This week, Doom co-creator Jon “Jubb-jubb” Romero took to a graceless social media platform called “Twitter” to share a selection of previously unseen behind-the-scenes artwork and photos from the making of Doom. You can see some of them with your eyes and mind here.
It’s difficult now to remember the impact Doom made at the time. If you imagine a moose falling off a tall building onto a tramp you'll only be partway to grasping how big an impact it had. Even if you multiply the number of mooses, increase the height of the building, and reduce the health of the tramp, you're still not going to get it.
Graphics and technology have reached a level where it’s doubtful there’ll ever be such a quantum jump for games again. In part, we think that because we can't really recall one that's happened in the decades since. At the risk of forcing you to sniff our clichés, after Doom nothing was ever the same.

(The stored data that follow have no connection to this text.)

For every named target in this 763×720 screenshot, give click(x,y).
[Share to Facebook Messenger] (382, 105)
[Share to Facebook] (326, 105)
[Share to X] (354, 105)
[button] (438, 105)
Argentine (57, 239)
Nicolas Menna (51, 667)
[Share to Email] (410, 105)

We could harp on about it setting the template for first-person shooters – building as it did on the foundations laid down by Wolfenstein 3D – but you're smart. You already know that. What Doom really got right, as all the great, epoch-shaking games have, was coupling era-defining, iconic graphics with sublime gameplay, and an utterly unique atmosphere. It was close to perfect.

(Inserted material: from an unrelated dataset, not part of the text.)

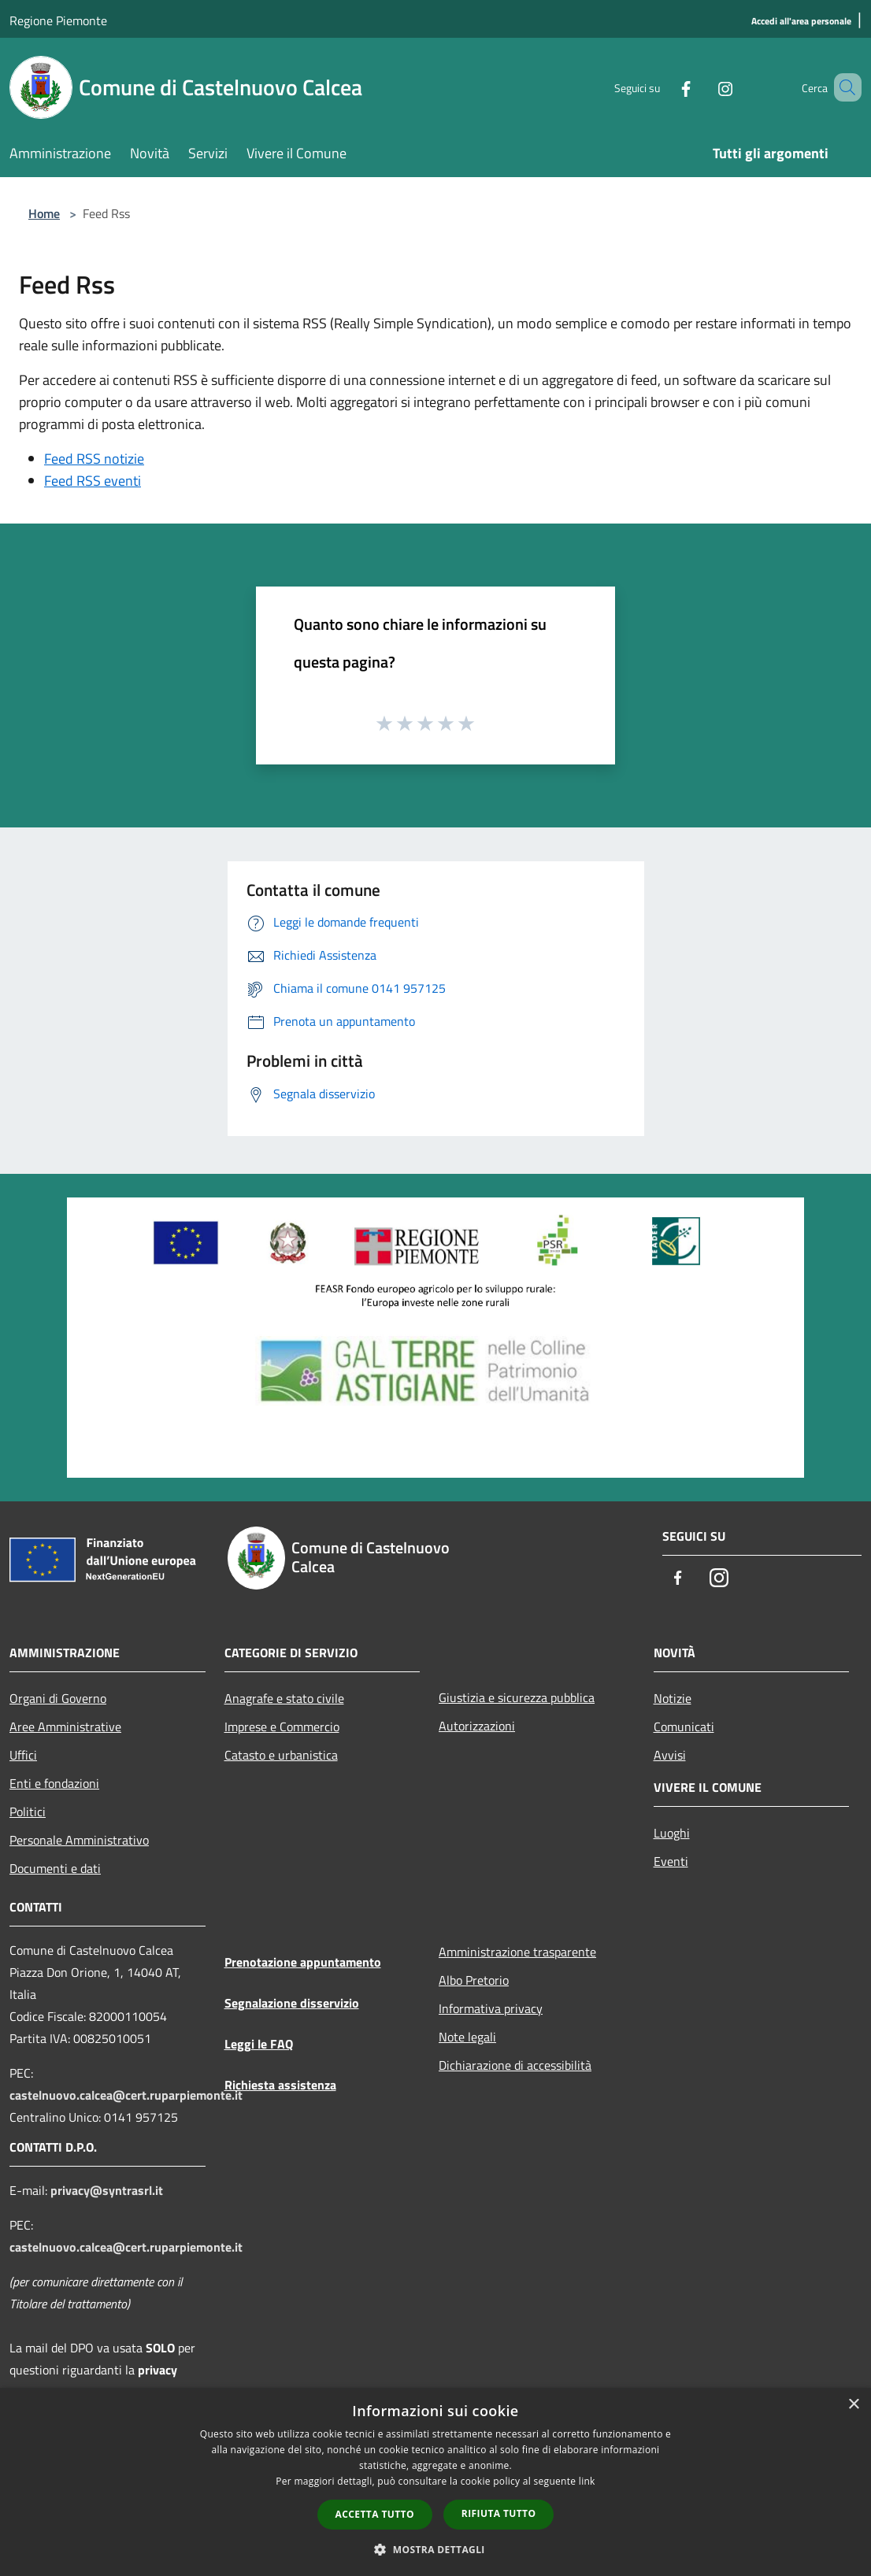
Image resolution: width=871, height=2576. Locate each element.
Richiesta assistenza (280, 2084)
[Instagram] (702, 87)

Doom was also one of the first games to be motored by the Internet – newsgroup buzz got people talking, before a shareware version was uploaded to FTP servers.
Cue a global phenomenon, and reduced productivity throughout the Illuminate-controlled world.

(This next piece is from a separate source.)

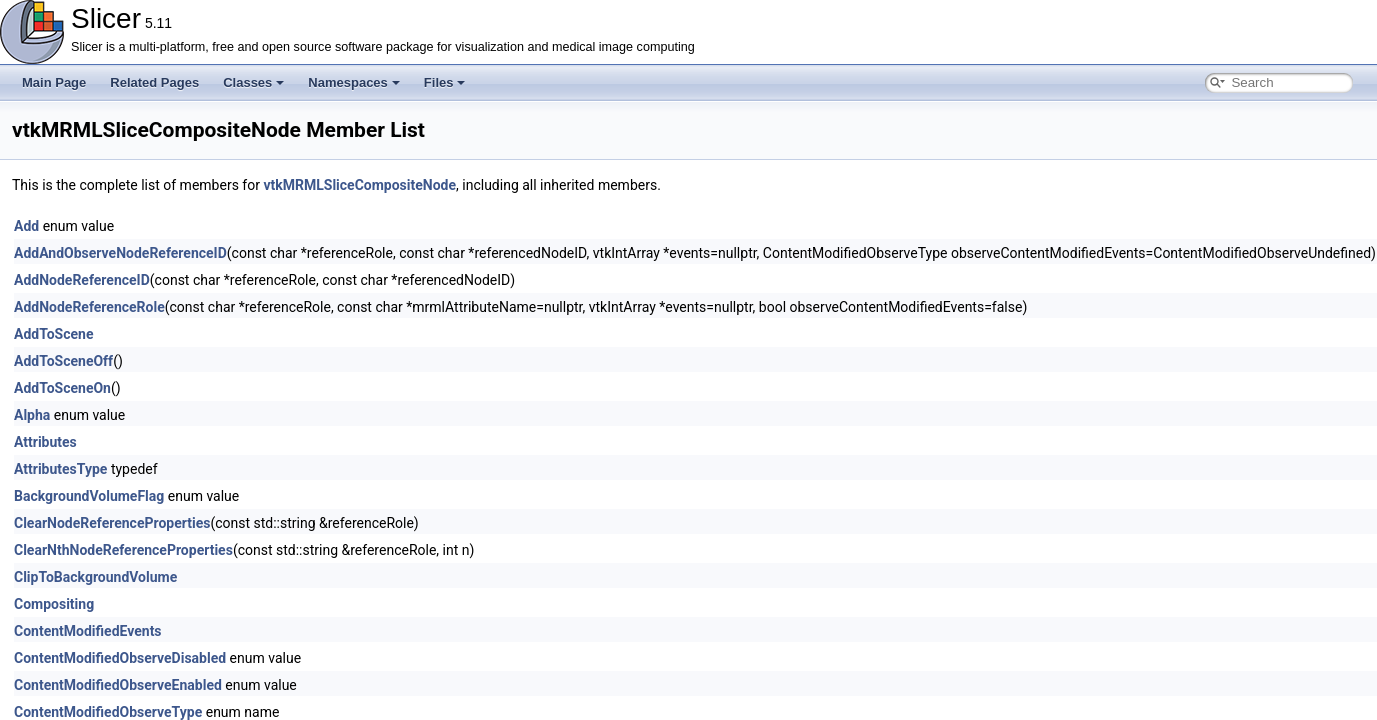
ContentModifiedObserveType (108, 712)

It’s a rarely remembered fact that it wasn’t until 1995 that the game was properly released commercially, as The Ultimate Doom.
We recall playing it for the first time on Teletext’s terribly poor PCs – having to reduce it down to a postage stamp-sized window to make the frame rate bearable. This may shock you, but we don't think we ever properly played a full-screen version until the Atari Jaguar. That's how rubbish we were.
And despite that handicap, it still gave us the "willies" (ha ha). For all the alleged survival “horror” games that have followed in its wake, we honestly can’t think of a game since that’s freaked us out quite as much as Doom did. The sharp, sudden rasp of a cacodemon’s roar. The pools of darkness. The flickering lights. And so on and so forth.
A FINAL PARAGRAPH
So. There you go. Another week, another gaming birthday. Well done, Doom, for existing and being good, and for somehow enduring across the years.
Next year we'll be seeing Doom 4, maybe. Hopefully. Let us all join hands, roll our eyes into their sockets, and sing a sinister and threatening song about hoping it will be better than rubbish.